So here I am, Lord. Talking to myself, practicing what I’d like to say to my priest about the on-going situation with my sister. I should probably be talking to you, Father. But we have talked, haven’t we, and I don’t feel much clearer about what to do.
All this was prompted by this morning’s readings in Matthew 5 where Jesus says we cannot be in communion with You, if we are holding anger in our hearts for our brothers (or sisters or friends or others, presumably).
You know my heart, Lord. You must know that I don’t hold any ill feelings at all for her. If anything, I empathize with her and her beliefs. We were raised by the same parents who passed on very conflicted and, in the end, wrong-headed views of You and the beauty of Your kingdom. It’s not been easy finding my way to You, but I feel as though You’ve finally led me to the right path. Don’t You, Father?
So how do we do this, Lord? How do we help a loved one to know You? A loved one who resists with such vehemence and denial?
I guess this recognition resolves the issue of whether I am holding anger in my heart for her, preempting my ability to have communion with You. I’m not.
I love her and wish her every happiness and joy. But isn’t there something, anything, You would have me do to melt the frozen wall separating us from speaking to one another?
Much of this desire is selfish, Father. I miss her and our conversations, no matter how stilted they have become as we both avoid the growing number of subjects that have become off-limits. Another part is probably guilt or at least the sense that I should feel guilty — the feeling that there must be something I can or should be doing to restore our relationship. Yet, what?
I can’t just call her and say, ‘oh, sorry, I didn’t mean it. I don’t really believe all those things about God and Christ.’ Yet, we both know from previous times that she (and so many others who know my desire for You) delights in hearing me use foul language or rail with abandon against some perceived injustice (whatever it might be…corporations, government, the church, educators, polluters, little old ladies in purple hats…sorry, Father. Not really.)

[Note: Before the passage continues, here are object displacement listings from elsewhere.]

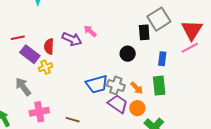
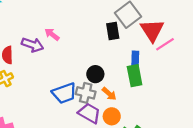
red triangle: (192, 30) -> (152, 30), moved
black circle: (128, 54) -> (95, 74), moved
green rectangle: (159, 86) -> (135, 76), moved

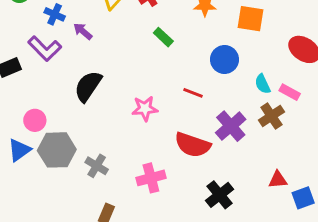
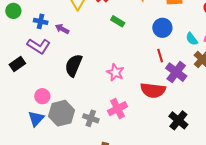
red line: (193, 93) -> (160, 56), moved, turned 64
pink star: (145, 108) -> (115, 72), turned -30
pink cross: (151, 178) -> (118, 109), moved

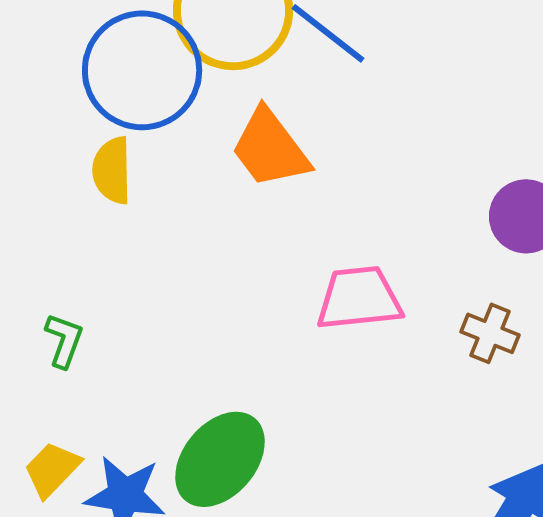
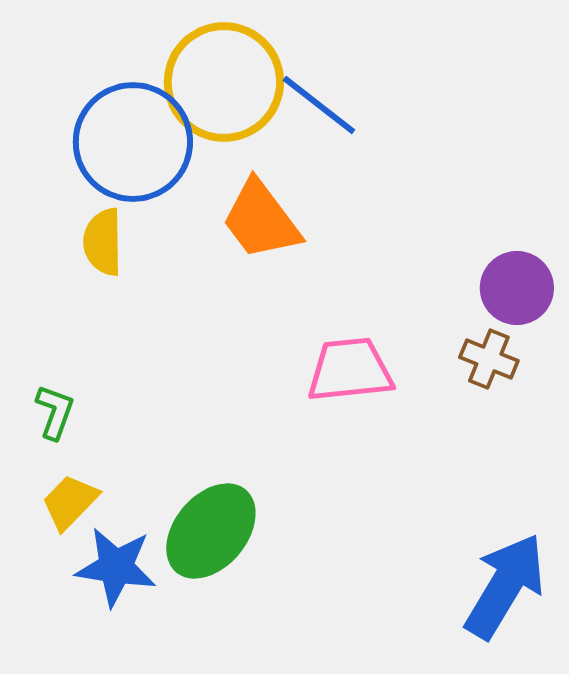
brown cross: (490, 333) -> (489, 359), moved
yellow trapezoid: (52, 469) -> (70, 502), moved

The point is when I let down my defenses against the “thorns and snares of the devil,” allowing the evil one to take hold of my tongue, others, who do not confess belief in You, delight in welcoming my return to their fold. To them, I’ve been normalized again. To me, I’ve been stained again with the corruption of the common and fallen. It’s been too easy for me — a sinner — to revert to old habits. Whenever I do, the devil and all who have (wittingly or unwittingly) chosen him dance and cheer in delight.

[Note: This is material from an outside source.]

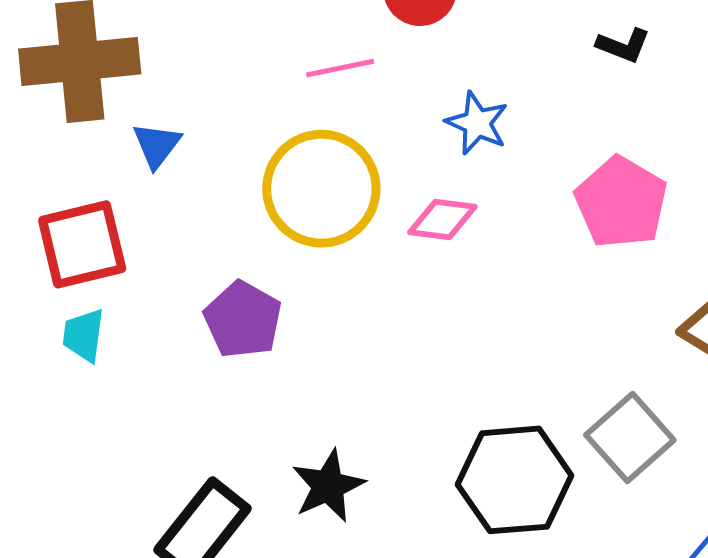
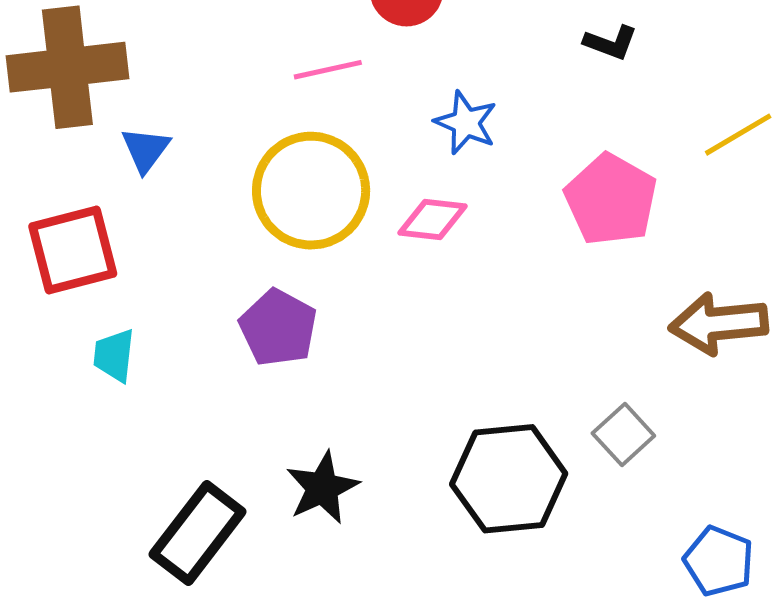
purple pentagon: (243, 320) -> (278, 328), moved
cyan trapezoid: (84, 335) -> (114, 355), moved
gray square: (630, 437) -> (623, 435), size x0.7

How can I walk with You in Your light, precious Lord,
How can I share Your wondrous beauty,
Allow Your luminous light to shine through me on others,
If I can’t, in their presence, hold on to the creature I am in You?
Well, the answer is, I can’t, can I, without the aid of Your Holy Spirit? Strengthen Your Holy Spirit within me, I pray, Lord, and help me to be the person You’re calling me to be.
So I pray.
I pray, Father, that You call my sister to You;
bless her with Your tender mercy and goodness;
and soften her heart that she might hear Your ‘still, small voice.’
Send her a friend, an angel, Lord,
who might help her see and hear and understand.
And, if it is Your will, Holy Father,
I pray that one day she and I might be united in our love for You,
not to just care for one another as we used to do, have always done,
but to love one another as sisters in Your holy family.